Jeremy Lin and Spike Lee took in the riveting overtime contest between Harvard and Columbia Friday night at Levien Gymnasium. (Photo Credit: newsday.com)

A truly dramatic Friday night in the Ivy League ended with all the favorites pulling out victories.

Best Game: We were treated to a classic Ivy battle at Levien Gymnasium last night as Harvard prevailed 77-70 over Columbia in overtime. A packed gym that included Jeremy Lin and Spike Lee created a raucous atmosphere for a contest with massive title implications and the Crimson and Lions did not disappoint. Harvard jumped out to an early ten-point lead behind easy inside scores from Keith Wright and Kyle Casey. Late in the first half, Columbia settled down and started taking away the inside pass, creating turnovers that helped the Lions get back in the game. Freshmen Alex Rosenberg and Cory Osetkowski combined for 12 critical first-half points to bring the Lions within 34-30 at the half.

The second half was a back-and-forth affair as Harvard alternated between the block and the perimeter, showing their versatility. Columbia countered with Brian Barbour, who solidified his spot on the All-Ivy First Team with a jawdropping performance down the stretch against the League”s best backcourt defender in Brandyn Curry. Time after time, Barbour managed to penetrate, get to the bucket and finish from tough angles at the rim.

With four minutes to go, Harvard led 59-53. With Columbia on the ropes and needing a bucket, Harvard forced the Lions into a long possession. As the shot clock wound down, Cisco kicked the ball to the top of the key to Cory Osetkowski, the 6″10″ big man who had yet to hit a three all year. Osetkowski banked home the critical trey ball and Levien erupted. Columbia

added a Barbour jumper on its next trip down the floor before Brandyn Curry nailed a three to push the lead back to four with less than two minutes remaining.
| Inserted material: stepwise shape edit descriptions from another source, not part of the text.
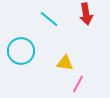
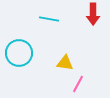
red arrow: moved 7 px right; rotated 10 degrees clockwise
cyan line: rotated 30 degrees counterclockwise
cyan circle: moved 2 px left, 2 px down
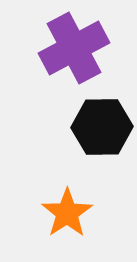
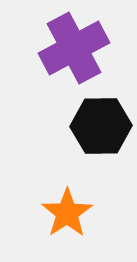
black hexagon: moved 1 px left, 1 px up
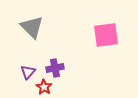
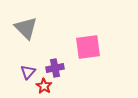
gray triangle: moved 6 px left, 1 px down
pink square: moved 18 px left, 12 px down
red star: moved 1 px up
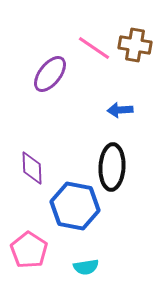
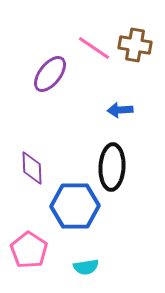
blue hexagon: rotated 12 degrees counterclockwise
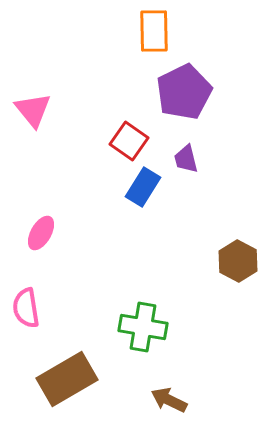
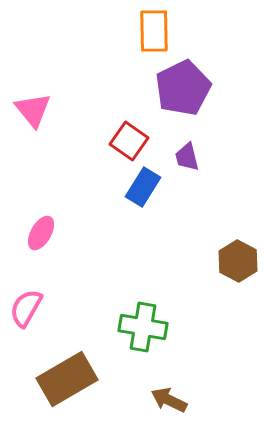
purple pentagon: moved 1 px left, 4 px up
purple trapezoid: moved 1 px right, 2 px up
pink semicircle: rotated 39 degrees clockwise
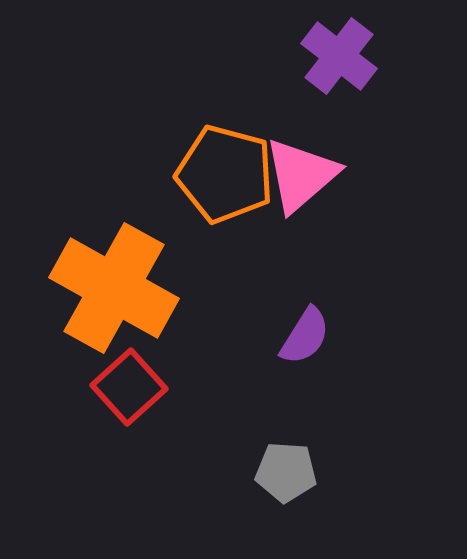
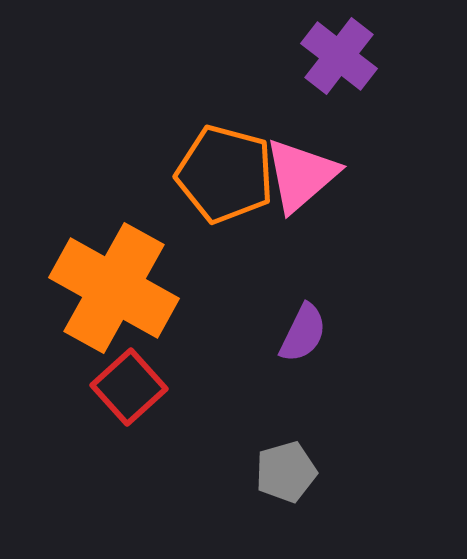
purple semicircle: moved 2 px left, 3 px up; rotated 6 degrees counterclockwise
gray pentagon: rotated 20 degrees counterclockwise
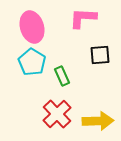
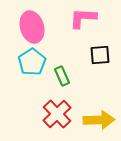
cyan pentagon: rotated 8 degrees clockwise
yellow arrow: moved 1 px right, 1 px up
Columbia got it down to two and got the ball back after a Wright travel, and Barbour found a way to tie the game with another shifty drive. Harvard held for the final shot, but McNally”s three didn”t fall.

In overtime, the teams traded defensive stops for three minutes before Laurent Rivard and Kyle Casey hit two dagger threes that gave Harvard an advantage that they wouldn”t relinquish. The result was a clutch, hard-fought victory for Harvard, drawing them within one win of another Ivy title, and yet another heartbreaking loss for Columbia. Harvard now faces Cornell. A win gives the Crimson at least a share of the league championship, while a win coupled with a Penn loss to Yale would give Harvard the outright title and the NCAA bid. Columbia will host Dartmouth on Senior Night.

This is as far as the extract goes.